__Problem details__
Your copy should match the records exactly, except that it contains no pictures.

---------------

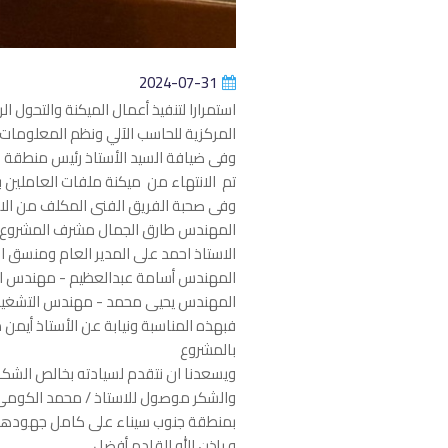
2024-07-31
استمرارا لتنفيذ أعمال الميكنة والتحول ا
المركزية للحاسب الآلي ونظم المعلومات
وفى ضيافة السيد الأستاذ رئيس منطقة ا
تم الانتهاء من ميكنة ملفات العاملين با
وفى صحبة الفريق الفنى المكلف من الاس
المهندس طارق الجمال مشرف المشروع
الاستاذ احمد على المدير العام ومنسق 
المهندس أسامة عبدالعظيم - مهندس ا
المهندس يحيى محمد - مهندس التشغي
فبهذه المناسبة ونيابة عن الأستاذ أيمن
بالمشروع
ويسعدنا ان نتقدم لسيادته بخالص الشكر
والشكر موصول للاستاذ / محمد الكومى 
بمنطقة جنوب سيناء على كامل جهودهم ط
و بإذن الله القادم أفضل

---------------

__Reply to the task__
2024-07-31
استمرارا لتنفيذ أعمال الميكنة والتحول ا
المركزية للحاسب الآلي ونظم المعلومات
وفى ضيافة السيد الأستاذ رئيس منطقة ا
تم الانتهاء من ميكنة ملفات العاملين با
وفى صحبة الفريق الفنى المكلف من الاس
المهندس طارق الجمال مشرف المشروع
الاستاذ احمد على المدير العام ومنسق 
المهندس أسامة عبدالعظيم - مهندس ا
المهندس يحيى محمد - مهندس التشغي
فبهذه المناسبة ونيابة عن الأستاذ أيمن
بالمشروع
ويسعدنا ان نتقدم لسيادته بخالص الشكر
والشكر موصول للاستاذ / محمد الكومى 
بمنطقة جنوب سيناء على كامل جهودهم ط
و بإذن الله القادم أفضل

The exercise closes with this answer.